------ Given information ------

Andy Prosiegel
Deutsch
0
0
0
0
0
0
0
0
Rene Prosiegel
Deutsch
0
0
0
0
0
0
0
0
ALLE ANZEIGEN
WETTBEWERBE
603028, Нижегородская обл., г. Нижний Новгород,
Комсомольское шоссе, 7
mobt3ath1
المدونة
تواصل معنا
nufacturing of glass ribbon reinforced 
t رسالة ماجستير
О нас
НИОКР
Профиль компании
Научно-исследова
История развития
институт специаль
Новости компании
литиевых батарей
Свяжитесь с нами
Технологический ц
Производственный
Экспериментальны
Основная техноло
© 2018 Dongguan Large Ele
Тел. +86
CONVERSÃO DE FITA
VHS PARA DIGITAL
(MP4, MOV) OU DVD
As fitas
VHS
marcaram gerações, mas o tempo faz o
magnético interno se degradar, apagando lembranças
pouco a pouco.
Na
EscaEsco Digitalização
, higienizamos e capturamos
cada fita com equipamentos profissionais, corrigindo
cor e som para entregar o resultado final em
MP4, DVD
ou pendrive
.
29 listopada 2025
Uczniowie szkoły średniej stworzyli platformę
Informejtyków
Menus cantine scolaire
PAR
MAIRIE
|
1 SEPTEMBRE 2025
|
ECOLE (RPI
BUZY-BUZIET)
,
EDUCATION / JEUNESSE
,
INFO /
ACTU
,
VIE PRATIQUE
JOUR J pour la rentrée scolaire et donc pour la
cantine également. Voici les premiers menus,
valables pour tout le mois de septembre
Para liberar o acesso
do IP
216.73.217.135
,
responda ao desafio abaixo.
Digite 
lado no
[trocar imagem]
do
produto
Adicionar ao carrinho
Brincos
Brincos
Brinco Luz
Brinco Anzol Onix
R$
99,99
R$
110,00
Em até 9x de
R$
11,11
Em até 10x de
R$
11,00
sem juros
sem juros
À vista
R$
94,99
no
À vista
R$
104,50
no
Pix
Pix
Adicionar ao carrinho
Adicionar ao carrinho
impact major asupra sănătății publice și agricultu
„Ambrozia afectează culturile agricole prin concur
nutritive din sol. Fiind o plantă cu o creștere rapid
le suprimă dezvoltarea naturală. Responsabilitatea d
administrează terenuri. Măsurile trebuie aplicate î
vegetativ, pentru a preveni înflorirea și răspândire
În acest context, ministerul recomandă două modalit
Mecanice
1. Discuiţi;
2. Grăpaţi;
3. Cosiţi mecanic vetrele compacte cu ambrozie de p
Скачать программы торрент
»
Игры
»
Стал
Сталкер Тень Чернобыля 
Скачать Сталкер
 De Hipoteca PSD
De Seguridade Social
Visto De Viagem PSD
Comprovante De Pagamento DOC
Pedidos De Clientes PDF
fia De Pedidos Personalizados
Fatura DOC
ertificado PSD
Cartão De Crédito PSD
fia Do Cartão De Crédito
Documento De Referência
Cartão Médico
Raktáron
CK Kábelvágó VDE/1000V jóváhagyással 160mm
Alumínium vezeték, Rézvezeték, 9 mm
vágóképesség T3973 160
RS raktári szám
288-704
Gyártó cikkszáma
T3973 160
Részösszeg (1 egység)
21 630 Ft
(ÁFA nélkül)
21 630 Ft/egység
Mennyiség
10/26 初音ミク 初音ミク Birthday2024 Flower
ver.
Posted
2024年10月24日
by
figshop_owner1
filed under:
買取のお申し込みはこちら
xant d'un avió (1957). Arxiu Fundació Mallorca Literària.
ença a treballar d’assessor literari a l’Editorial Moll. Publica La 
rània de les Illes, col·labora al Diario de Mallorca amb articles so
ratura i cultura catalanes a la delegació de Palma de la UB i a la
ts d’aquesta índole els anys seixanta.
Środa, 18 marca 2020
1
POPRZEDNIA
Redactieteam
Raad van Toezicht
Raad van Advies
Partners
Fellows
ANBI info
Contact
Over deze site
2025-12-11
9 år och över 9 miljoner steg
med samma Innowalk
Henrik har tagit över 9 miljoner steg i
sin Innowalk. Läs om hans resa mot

------

◆ **Your assignment**
Set down every entry again, exactly as written.

◆ **Task answer**
Andy Prosiegel
Deutsch
0
0
0
0
0
0
0
0
Rene Prosiegel
Deutsch
0
0
0
0
0
0
0
0
ALLE ANZEIGEN
WETTBEWERBE
603028, Нижегородская обл., г. Нижний Новгород,
Комсомольское шоссе, 7
mobt3ath1
المدونة
تواصل معنا
nufacturing of glass ribbon reinforced 
t رسالة ماجستير
О нас
НИОКР
Профиль компании
Научно-исследова
История развития
институт специаль
Новости компании
литиевых батарей
Свяжитесь с нами
Технологический ц
Производственный
Экспериментальны
Основная техноло
© 2018 Dongguan Large Ele
Тел. +86
CONVERSÃO DE FITA
VHS PARA DIGITAL
(MP4, MOV) OU DVD
As fitas
VHS
marcaram gerações, mas o tempo faz o
magnético interno se degradar, apagando lembranças
pouco a pouco.
Na
EscaEsco Digitalização
, higienizamos e capturamos
cada fita com equipamentos profissionais, corrigindo
cor e som para entregar o resultado final em
MP4, DVD
ou pendrive
.
29 listopada 2025
Uczniowie szkoły średniej stworzyli platformę
Informejtyków
Menus cantine scolaire
PAR
MAIRIE
|
1 SEPTEMBRE 2025
|
ECOLE (RPI
BUZY-BUZIET)
,
EDUCATION / JEUNESSE
,
INFO /
ACTU
,
VIE PRATIQUE
JOUR J pour la rentrée scolaire et donc pour la
cantine également. Voici les premiers menus,
valables pour tout le mois de septembre
Para liberar o acesso
do IP
216.73.217.135
,
responda ao desafio abaixo.
Digite 
lado no
[trocar imagem]
do
produto
Adicionar ao carrinho
Brincos
Brincos
Brinco Luz
Brinco Anzol Onix
R$
99,99
R$
110,00
Em até 9x de
R$
11,11
Em até 10x de
R$
11,00
sem juros
sem juros
À vista
R$
94,99
no
À vista
R$
104,50
no
Pix
Pix
Adicionar ao carrinho
Adicionar ao carrinho
impact major asupra sănătății publice și agricultu
„Ambrozia afectează culturile agricole prin concur
nutritive din sol. Fiind o plantă cu o creștere rapid
le suprimă dezvoltarea naturală. Responsabilitatea d
administrează terenuri. Măsurile trebuie aplicate î
vegetativ, pentru a preveni înflorirea și răspândire
În acest context, ministerul recomandă două modalit
Mecanice
1. Discuiţi;
2. Grăpaţi;
3. Cosiţi mecanic vetrele compacte cu ambrozie de p
Скачать программы торрент
»
Игры
»
Стал
Сталкер Тень Чернобыля 
Скачать Сталкер
 De Hipoteca PSD
De Seguridade Social
Visto De Viagem PSD
Comprovante De Pagamento DOC
Pedidos De Clientes PDF
fia De Pedidos Personalizados
Fatura DOC
ertificado PSD
Cartão De Crédito PSD
fia Do Cartão De Crédito
Documento De Referência
Cartão Médico
Raktáron
CK Kábelvágó VDE/1000V jóváhagyással 160mm
Alumínium vezeték, Rézvezeték, 9 mm
vágóképesség T3973 160
RS raktári szám
288-704
Gyártó cikkszáma
T3973 160
Részösszeg (1 egység)
21 630 Ft
(ÁFA nélkül)
21 630 Ft/egység
Mennyiség
10/26 初音ミク 初音ミク Birthday2024 Flower
ver.
Posted
2024年10月24日
by
figshop_owner1
filed under:
買取のお申し込みはこちら
xant d'un avió (1957). Arxiu Fundació Mallorca Literària.
ença a treballar d’assessor literari a l’Editorial Moll. Publica La 
rània de les Illes, col·labora al Diario de Mallorca amb articles so
ratura i cultura catalanes a la delegació de Palma de la UB i a la
ts d’aquesta índole els anys seixanta.
Środa, 18 marca 2020
1
POPRZEDNIA
Redactieteam
Raad van Toezicht
Raad van Advies
Partners
Fellows
ANBI info
Contact
Over deze site
2025-12-11
9 år och över 9 miljoner steg
med samma Innowalk
Henrik har tagit över 9 miljoner steg i
sin Innowalk. Läs om hans resa mot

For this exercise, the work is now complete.